The ease-of-use of mobile apps like Google Maps and Strava (which is now being used for urban planning) has inspired a lot of companies to start thinking differently about location technology. Consequently, many IT professionals are being asked, and discovering how, to create location-based applications.
“IT is now being required to build spatially-aware or enabled applications, without a history of working with these technologies,” says Clarence Hempfield, vice president of location intelligence (LI) at Pitney Bowes. “That means organizations like Pitney Bowes have had to deliver these capabilities in such a way that a non-GIS expert can build and deliver geospatial applications, without the foundation of years of working with the technology.”
This rapid consumerization of GIS technology has allowed anyone with a smartphone to use aspects of GIS technology with a few taps of their fingers, revealing valuable location data that they use to find new stores, assist with driving directions and more — and consumers are expecting companies to follow suit.
While many businesses have been hesitant to invest in location intelligence software solutions, expecting a degree of difficulty in implementing this technology, some GIS tools can be effectively used by IT professionals. Thanks to the increasing demand for location-based applications, solutions have been developed that can be used by both Fortune 500 companies and store owners of a local coffee shop.
As more consumers incorporate location apps into their everyday lives, businesses can assume that the expectations for higher quality location-based data will increase. Here are three reasons LI can be a boon to your business:
Local can amplify social
If you need any more proof that GIS tools have become consumerized, you don’t have to look much further than social media networks such as LinkedIn, Twitter and Facebook. All three offer paid advertising options that businesses can use to target consumers within a very narrow geographic area.
For example, a restaurant in Dallas can use Twitter to send a promoted tweet offering an exclusive discount to people who are in the city limits. Or, an insurance company in Atlanta can target prospects in the Greater Atlanta Metro region through LinkedIn.
These kinds of tools only take a few clicks to activate and very little knowledge of the underlying geospatial technology. By using promoted tweets, sponsored LinkedIn updates, and promoted Facebook posts, every business can leverage the power of local through social, and vice versa, growing social media channels with local customers, building brand awareness and generating sales.
Data and maps can help you plan for the future
With the right location intelligence platform, users can aggregate and visualize data for better insights. A retail store that is planning a new location, for example, can overlay demographics, socioeconomic data and local crime activity in order to visualize opportunities and assess the potential risks based through historical patterns and analysis.
This won’t just help when building a new store. Location analytics supports the ability to plan how that store is merchandized, how many parking spaces should be accommodated, and how many employees will be hired accordingly. By combining location-based data with other authoritative sources, such as from the local or state government, businesses can glean insights that allow them to plan for the future, and to better anticipate what the local community really needs.
Location can super-charge BI
Business Intelligence (BI) software that offers visual intelligence and detailed analytics has proven exceedingly valuable to a multitude of knowledge workers.
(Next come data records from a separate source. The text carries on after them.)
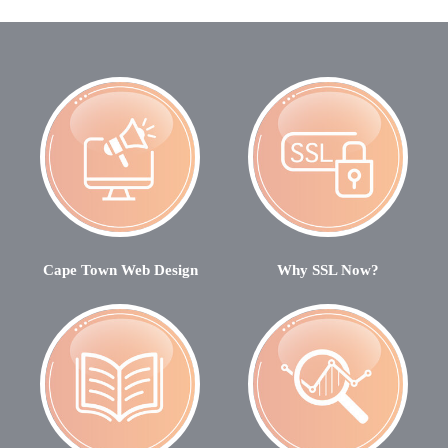
Cape Town Web Design
Why SSL Now?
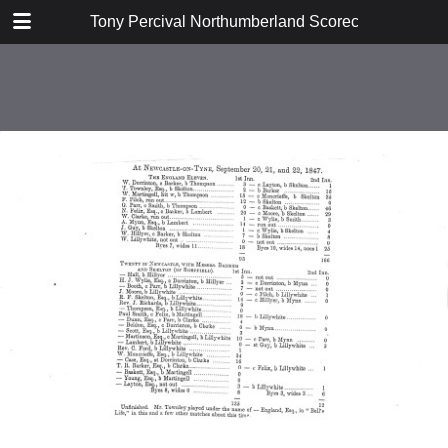
TABLE OF CONTENTS
Tony Percival Northumberland Scorecards Vol 3 (
1847
1851
1852
1860
1863
1864
1866
1878
1879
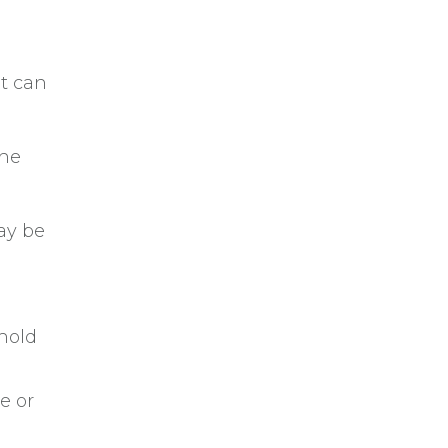
it can
The
ay be
 hold
e or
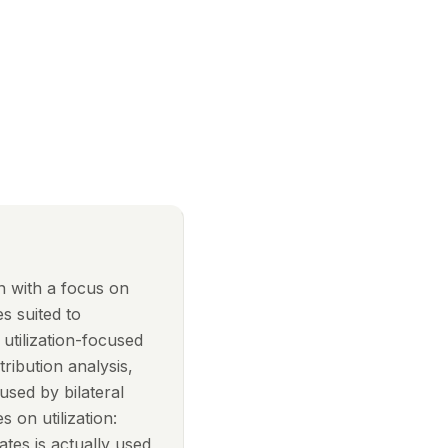
on with a focus on
s suited to
 utilization-focused
ribution analysis,
sed by bilateral
s on utilization:
tes is actually used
Yet when it comes to location analytics, BI falls short in providing the depth of capabilities required to process the volume of location-based data available today. As such, BI solutions are integrating technology from location intelligence software providers in order to meet the demand of more sophisticated users.
By integrating location technology with BI, companies can see exactly where sales are strongest, which region may be most receptive to particular marketing offers and where customer service needs to be improved. Location can super-charge BI, creating a new way to visualize, analyze and track, sales, customers and prospects.
Mobile advertising, social media marketing, business planning and business intelligence can all benefit from location intelligence tools and – thanks to the consumerization of GIS – it’s finally possible for any business to really get local.